Para marcar esta que é, certamente, a Olimpíada da diversidade, a escolhida para acender a pira olímpica foi a tenista Naomi Osaka: negra, filha de uma japonesa com um haitiano. As mulheres, em Tóquio, têm algo a mais a celebrar: é a primeira vez que correspondem a praticamente metade dos atletas. Parece algo óbvio, mas é bom lembrar que elas foram aceitas em todas as modalidades olímpicas apenas em 2012. O esporte mais tradicional dos jogos, a maratona, por exemplo, só teve prova feminina a partir de 1984, em Los Angeles. Antes, a disputa era proibida porque “as mulheres eram muito frágeis” e “não conseguiriam correr uma distância tão longa”. Também foram homenageados os profissionais da saúde e de serviços básicos, que nos ajudam a sobreviver durante essa pandemia – médicos e enfermeiros carregaram a bandeira olímpica.

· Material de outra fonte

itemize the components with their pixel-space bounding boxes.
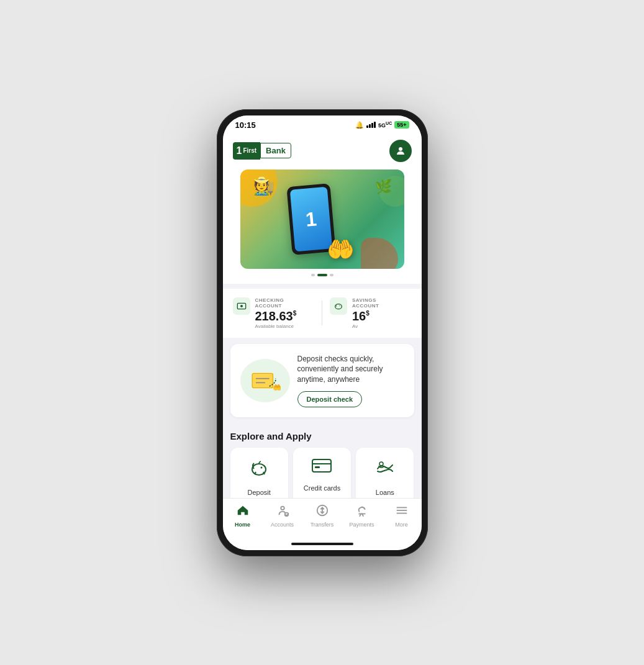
explore-grid: Deposit accounts Credit cards (230, 448, 414, 497)
transfers-svg (315, 504, 329, 517)
credit-cards-icon (312, 458, 332, 477)
signal-bars (366, 122, 376, 128)
notification-icon: 🔔 (355, 121, 364, 129)
piggy-bank-icon (249, 458, 269, 477)
hero-banner: 🧑‍🌾 1 🤲 🌿 (223, 170, 422, 284)
checking-icon (233, 297, 250, 315)
explore-deposit-accounts[interactable]: Deposit accounts (230, 448, 288, 497)
svg-point-15 (281, 506, 284, 510)
checking-label: CHECKING ACCOUNT (255, 297, 315, 309)
nav-transfers-label: Transfers (311, 522, 334, 528)
explore-credit-cards[interactable]: Credit cards (293, 448, 351, 497)
profile-button[interactable] (389, 140, 412, 162)
savings-account[interactable]: SAVINGS ACCOUNT 16$ Av (330, 297, 412, 329)
user-icon (395, 145, 406, 156)
nav-transfers[interactable]: Transfers (307, 504, 338, 528)
svg-text:🤲: 🤲 (272, 383, 280, 392)
deposit-accounts-label: Deposit accounts (237, 488, 282, 497)
home-icon (236, 504, 250, 520)
logo-first: First (243, 147, 256, 154)
dot-1[interactable] (311, 274, 315, 276)
logo-number: 1 (237, 145, 242, 156)
savings-avail: Av (352, 323, 412, 329)
accounts-divider (322, 301, 322, 325)
hero-image: 🧑‍🌾 1 🤲 🌿 (240, 170, 404, 269)
credit-card-icon (312, 458, 332, 473)
accounts-strip: CHECKING ACCOUNT 218.63$ Available balan… (223, 289, 422, 338)
dot-3[interactable] (330, 274, 333, 276)
status-icons: 🔔 5GUC 55+ (355, 121, 409, 129)
logo-green-box: 1 First (233, 142, 261, 160)
savings-details: SAVINGS ACCOUNT 16$ Av (352, 297, 412, 329)
explore-loans[interactable]: Loans (356, 448, 414, 497)
bg-shape-2 (361, 238, 398, 269)
explore-section: Explore and Apply (223, 423, 422, 497)
svg-point-0 (399, 147, 402, 151)
home-indicator (223, 538, 422, 550)
explore-title: Explore and Apply (230, 431, 414, 441)
svg-point-14 (379, 462, 383, 466)
payments-icon (355, 504, 369, 520)
payments-svg (355, 504, 369, 517)
nav-accounts[interactable]: Accounts (267, 504, 298, 528)
promo-description: Deposit checks quickly, conveniently and… (297, 354, 404, 385)
loans-icon (375, 458, 395, 482)
deposit-accounts-icon (249, 458, 269, 482)
nav-payments[interactable]: Payments (347, 504, 378, 528)
checking-account[interactable]: CHECKING ACCOUNT 218.63$ Available balan… (233, 297, 315, 329)
dot-2[interactable] (317, 274, 327, 276)
svg-point-2 (240, 305, 243, 307)
savings-icon (330, 297, 347, 315)
handshake-icon (375, 458, 395, 477)
nav-home-label: Home (235, 522, 250, 528)
nav-accounts-label: Accounts (271, 522, 294, 528)
battery-indicator: 55+ (394, 121, 409, 129)
bank-logo: 1 First Bank (233, 142, 291, 160)
network-type: 5GUC (378, 121, 392, 129)
savings-label: SAVINGS ACCOUNT (352, 297, 412, 309)
accounts-svg (276, 504, 289, 517)
nav-more[interactable]: More (386, 504, 417, 528)
nav-payments-label: Payments (349, 522, 374, 528)
bottom-nav: Home Accounts (223, 498, 422, 538)
checking-balance: 218.63$ (255, 309, 315, 323)
app-header: 1 First Bank (223, 132, 422, 170)
carousel-dots (223, 269, 422, 279)
more-icon (395, 504, 409, 520)
accounts-icon (276, 504, 289, 520)
nav-home[interactable]: Home (227, 504, 258, 528)
home-svg (236, 504, 250, 517)
more-svg (395, 504, 409, 517)
phone-frame: 10:15 🔔 5GUC 55+ 1 First Bank (217, 109, 428, 556)
checking-avail: Available balance (255, 323, 315, 329)
check-illustration: 🤲 (250, 368, 281, 393)
logo-bank: Bank (260, 143, 291, 158)
deposit-check-button[interactable]: Deposit check (297, 391, 363, 407)
promo-text: Deposit checks quickly, conveniently and… (297, 354, 404, 407)
promo-illustration: 🤲 (240, 359, 290, 402)
home-bar (291, 543, 353, 545)
hero-figure: 🧑‍🌾 (253, 176, 274, 196)
credit-cards-label: Credit cards (304, 484, 340, 492)
svg-point-10 (261, 467, 263, 469)
svg-rect-11 (312, 459, 331, 472)
transfers-icon (315, 504, 329, 520)
phone-screen: 10:15 🔔 5GUC 55+ 1 First Bank (223, 115, 422, 550)
hero-phone-screen: 1 (290, 186, 332, 251)
promo-card: 🤲 Deposit checks quickly, conveniently a… (230, 344, 414, 417)
status-time: 10:15 (235, 120, 256, 130)
svg-rect-13 (315, 466, 320, 468)
status-bar: 10:15 🔔 5GUC 55+ (223, 115, 422, 132)
dollar-icon (237, 301, 247, 311)
hero-decoration: 🌿 (375, 179, 392, 195)
nav-more-label: More (395, 522, 408, 528)
main-content: 1 First Bank (223, 132, 422, 498)
savings-balance: 16$ (352, 309, 412, 323)
checking-details: CHECKING ACCOUNT 218.63$ Available balan… (255, 297, 315, 329)
piggy-icon (333, 301, 343, 311)
loans-label: Loans (376, 488, 394, 497)
svg-point-4 (339, 305, 340, 305)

A parte musical foi bem interessante: houve muitas referências a músicas de videogames e animes, parte intrínseca da cultura local. A japonesa Yoko Ono, co-autora de “Imagine” junto com John Lennon, recebeu homenagem, assim como Angélique Kidjo (África), John Legend (Américas), Alejandro Sanz (Europa) e Keith Legend (Oceania), representantes dos continentes que foram escolhidos para dividir a canção. Percebi que até “Teo Torriate (Let Us Cling Together)”, do Queen, entrou na trilha sonora. O momento mais emocionante, no entanto, foi silencioso: centenas de drones alinhados com perfeição construíram o planeta Terra no céu de Tóquio. Uma boa metáfora: o homem e a tecnologia podem construir o planeta. Juntos.

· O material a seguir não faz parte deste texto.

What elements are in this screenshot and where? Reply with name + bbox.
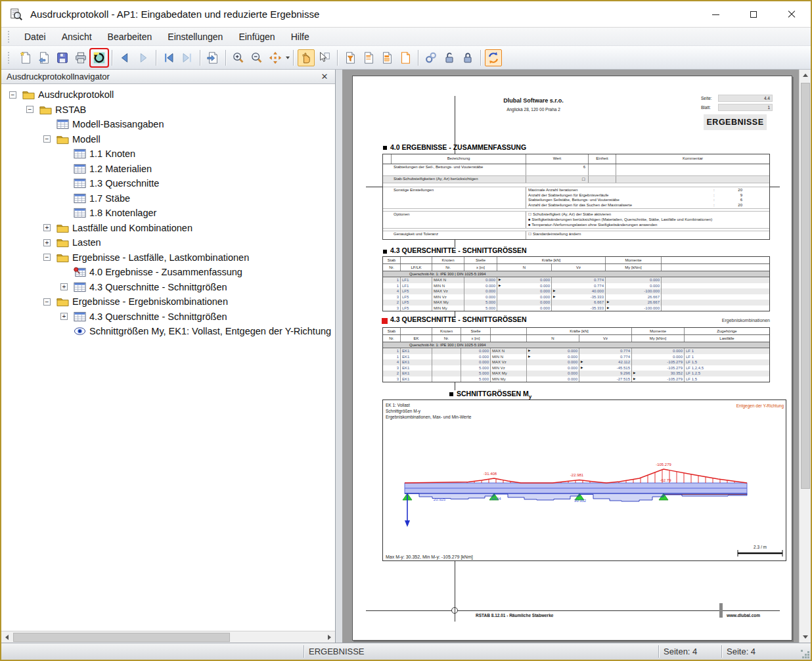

Agora que a cerimônia deu a largada oficial a esse megaevento, temos que torcer para que os protocolos de segurança sejam suficientes e seguros para todos. Antes mesmo das primeiras medalhas, porém, quero dizer que já escolhi meus heróis olímpicos: todos os atletas. Sim, porque mesmo enfrentando uma preparação repleta de condições desfavoráveis, se superaram para fazer parte desse sonho. A medalha será apenas um detalhe – o importante, sempre, é ser humano.